+++ Information given +++

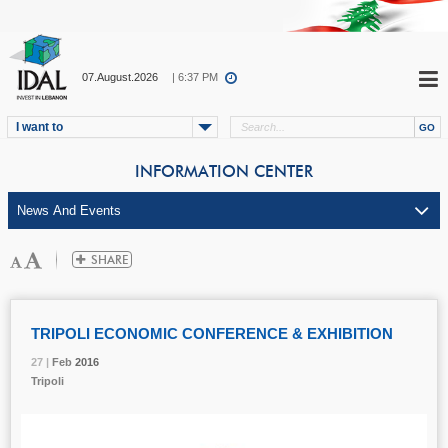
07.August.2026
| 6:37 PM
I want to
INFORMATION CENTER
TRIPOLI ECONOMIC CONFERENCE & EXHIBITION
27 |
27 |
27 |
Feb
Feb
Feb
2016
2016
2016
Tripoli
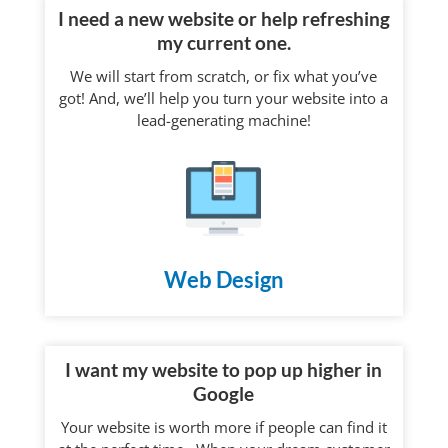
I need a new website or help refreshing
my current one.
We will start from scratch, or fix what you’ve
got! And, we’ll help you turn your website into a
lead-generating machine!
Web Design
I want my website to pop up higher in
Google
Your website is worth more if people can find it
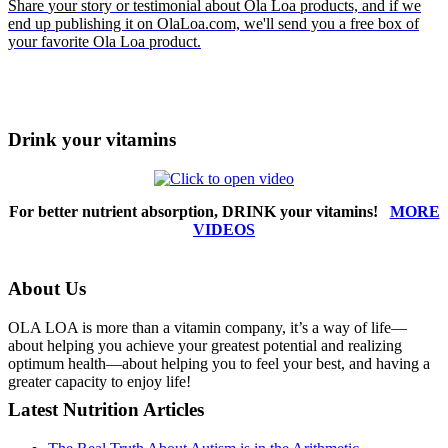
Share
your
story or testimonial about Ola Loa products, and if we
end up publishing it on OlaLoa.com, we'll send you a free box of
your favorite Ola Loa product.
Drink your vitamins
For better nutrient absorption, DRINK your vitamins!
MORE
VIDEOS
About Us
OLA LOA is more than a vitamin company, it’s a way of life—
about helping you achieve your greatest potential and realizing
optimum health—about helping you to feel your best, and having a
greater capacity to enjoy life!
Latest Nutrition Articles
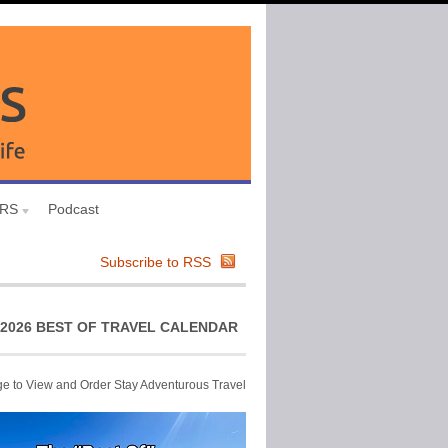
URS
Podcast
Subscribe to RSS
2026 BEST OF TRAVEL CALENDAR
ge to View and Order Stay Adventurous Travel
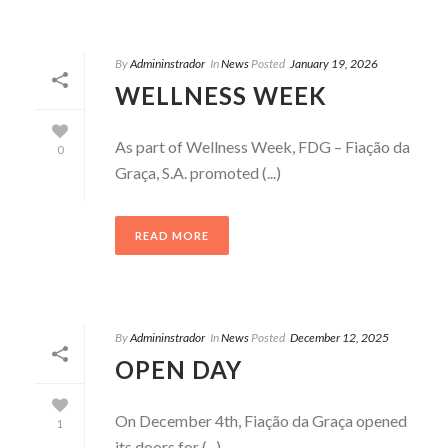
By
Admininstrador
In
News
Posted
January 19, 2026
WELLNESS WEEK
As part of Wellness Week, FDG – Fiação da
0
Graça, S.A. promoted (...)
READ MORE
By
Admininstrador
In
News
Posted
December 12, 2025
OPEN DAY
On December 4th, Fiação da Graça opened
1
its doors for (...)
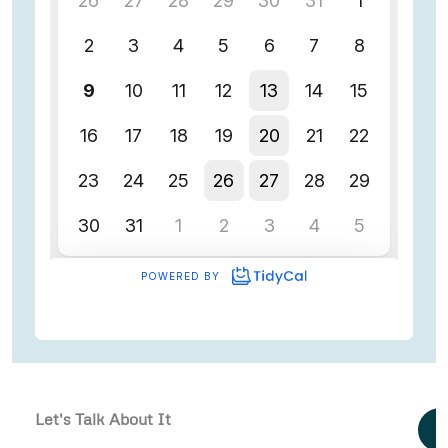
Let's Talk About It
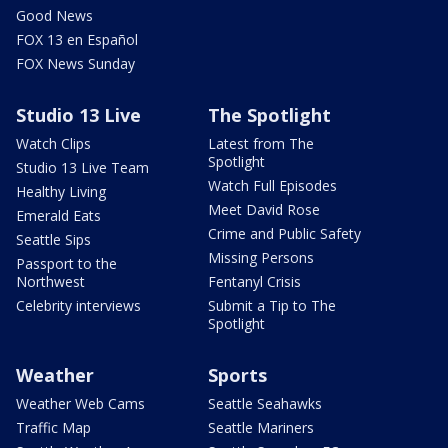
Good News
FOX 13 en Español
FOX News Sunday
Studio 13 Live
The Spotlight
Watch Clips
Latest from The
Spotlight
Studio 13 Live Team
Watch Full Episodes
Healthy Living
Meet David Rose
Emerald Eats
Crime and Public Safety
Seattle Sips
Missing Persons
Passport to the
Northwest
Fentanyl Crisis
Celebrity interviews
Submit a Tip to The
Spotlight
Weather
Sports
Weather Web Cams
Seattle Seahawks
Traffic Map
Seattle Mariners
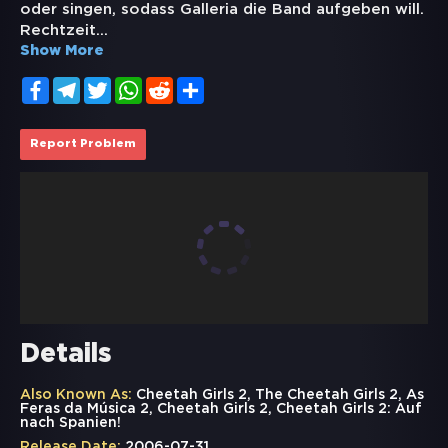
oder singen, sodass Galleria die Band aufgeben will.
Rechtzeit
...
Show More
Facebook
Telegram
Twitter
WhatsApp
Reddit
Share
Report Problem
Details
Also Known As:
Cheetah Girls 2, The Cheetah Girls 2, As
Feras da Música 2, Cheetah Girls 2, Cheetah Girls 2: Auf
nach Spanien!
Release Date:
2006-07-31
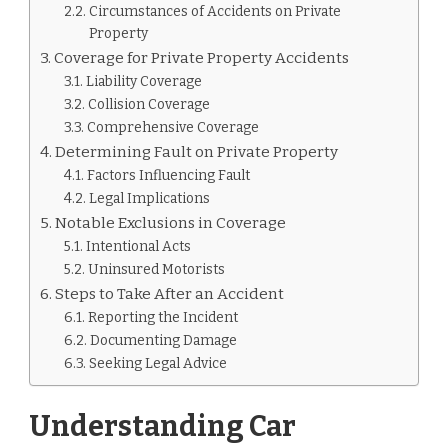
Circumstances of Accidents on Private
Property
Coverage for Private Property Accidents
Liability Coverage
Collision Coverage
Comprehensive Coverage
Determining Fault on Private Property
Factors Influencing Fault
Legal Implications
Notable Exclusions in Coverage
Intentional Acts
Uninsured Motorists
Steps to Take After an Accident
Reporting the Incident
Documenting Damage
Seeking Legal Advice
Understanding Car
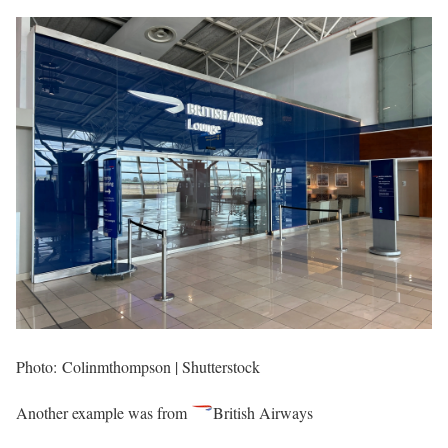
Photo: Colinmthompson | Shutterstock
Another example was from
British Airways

+++
+++ Information given +++

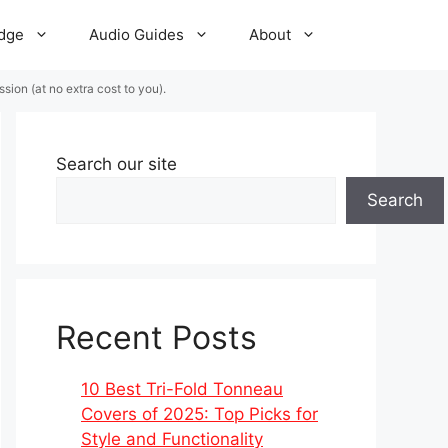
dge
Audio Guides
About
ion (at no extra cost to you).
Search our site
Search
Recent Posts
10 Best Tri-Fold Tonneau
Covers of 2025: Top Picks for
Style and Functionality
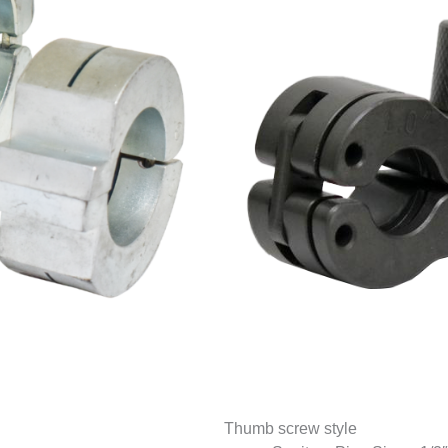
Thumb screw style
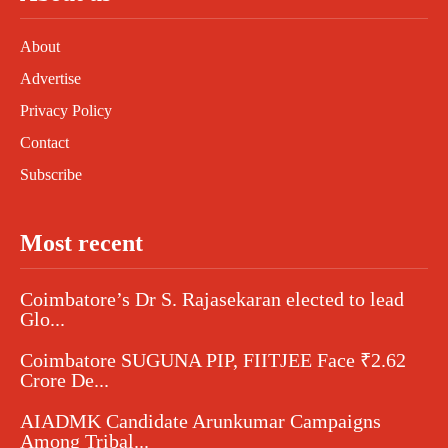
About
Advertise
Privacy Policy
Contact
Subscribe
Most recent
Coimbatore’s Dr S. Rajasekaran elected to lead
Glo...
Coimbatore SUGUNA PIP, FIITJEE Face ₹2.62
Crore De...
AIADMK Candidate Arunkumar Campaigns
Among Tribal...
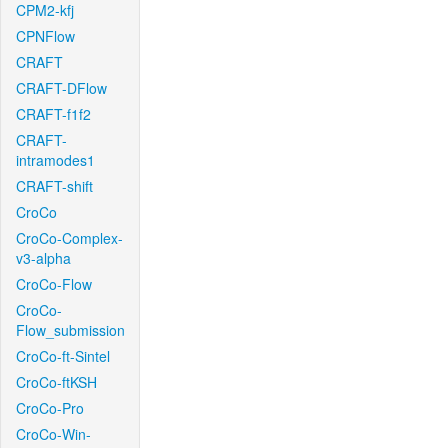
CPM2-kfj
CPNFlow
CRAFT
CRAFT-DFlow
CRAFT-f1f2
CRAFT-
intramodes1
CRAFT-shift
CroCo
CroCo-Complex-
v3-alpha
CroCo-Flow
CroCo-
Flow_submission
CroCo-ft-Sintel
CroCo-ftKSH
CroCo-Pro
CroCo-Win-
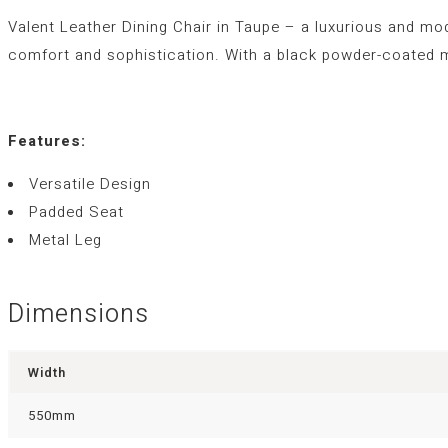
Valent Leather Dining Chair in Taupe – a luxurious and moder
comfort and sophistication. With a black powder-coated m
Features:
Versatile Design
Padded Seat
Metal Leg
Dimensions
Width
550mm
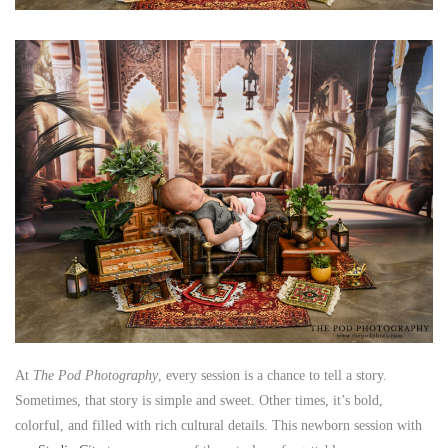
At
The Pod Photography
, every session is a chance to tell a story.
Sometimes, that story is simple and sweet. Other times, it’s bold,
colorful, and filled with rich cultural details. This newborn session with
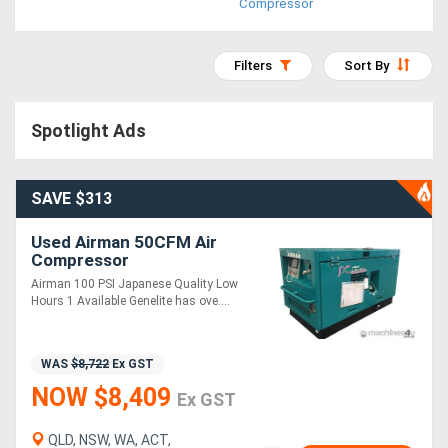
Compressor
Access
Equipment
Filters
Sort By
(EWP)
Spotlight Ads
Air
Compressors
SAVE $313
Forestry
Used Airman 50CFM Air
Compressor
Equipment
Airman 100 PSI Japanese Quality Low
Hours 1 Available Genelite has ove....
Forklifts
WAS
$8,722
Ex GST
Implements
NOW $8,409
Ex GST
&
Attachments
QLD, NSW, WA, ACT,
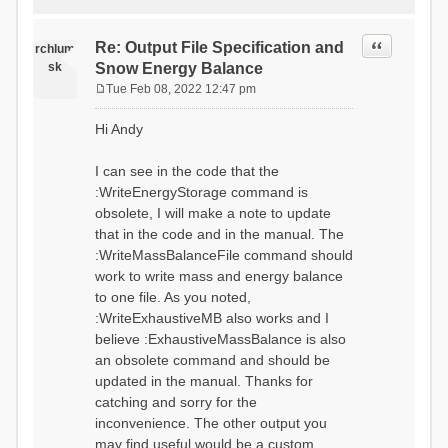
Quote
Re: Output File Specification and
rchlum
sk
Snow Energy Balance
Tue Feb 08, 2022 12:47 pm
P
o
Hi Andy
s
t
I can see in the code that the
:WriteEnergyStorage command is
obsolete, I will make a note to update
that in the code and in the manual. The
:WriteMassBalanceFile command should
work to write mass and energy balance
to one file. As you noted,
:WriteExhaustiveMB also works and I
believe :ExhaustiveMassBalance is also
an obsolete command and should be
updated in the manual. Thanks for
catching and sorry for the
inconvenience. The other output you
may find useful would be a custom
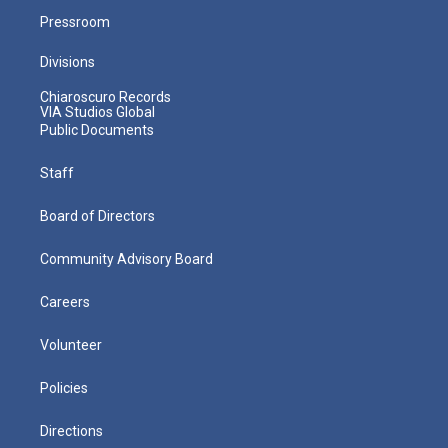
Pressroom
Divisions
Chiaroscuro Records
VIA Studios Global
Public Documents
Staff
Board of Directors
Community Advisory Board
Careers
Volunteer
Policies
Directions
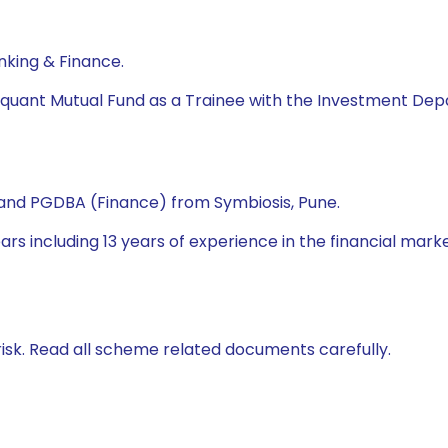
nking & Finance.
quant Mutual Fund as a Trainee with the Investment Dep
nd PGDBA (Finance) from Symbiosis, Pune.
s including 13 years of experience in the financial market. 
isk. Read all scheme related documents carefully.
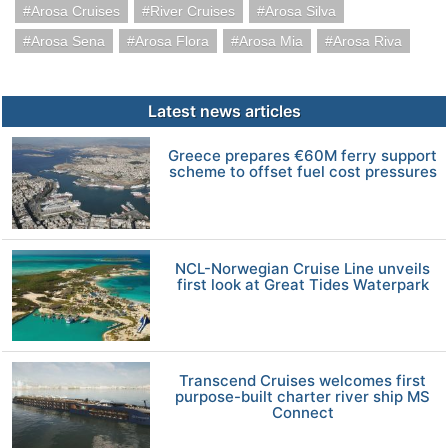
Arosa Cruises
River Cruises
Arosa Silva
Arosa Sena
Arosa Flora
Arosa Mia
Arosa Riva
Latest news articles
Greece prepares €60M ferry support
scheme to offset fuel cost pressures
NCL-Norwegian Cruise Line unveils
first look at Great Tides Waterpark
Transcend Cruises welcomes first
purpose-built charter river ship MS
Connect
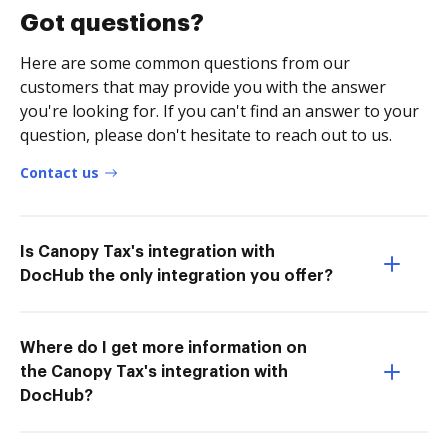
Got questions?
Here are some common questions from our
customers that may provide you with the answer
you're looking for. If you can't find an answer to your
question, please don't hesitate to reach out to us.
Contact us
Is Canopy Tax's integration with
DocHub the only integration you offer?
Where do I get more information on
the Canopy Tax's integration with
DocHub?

+++

§ **What is being asked**
The total alone is wanted: how many lines in the listing above contain "from".

§ **Written response**
5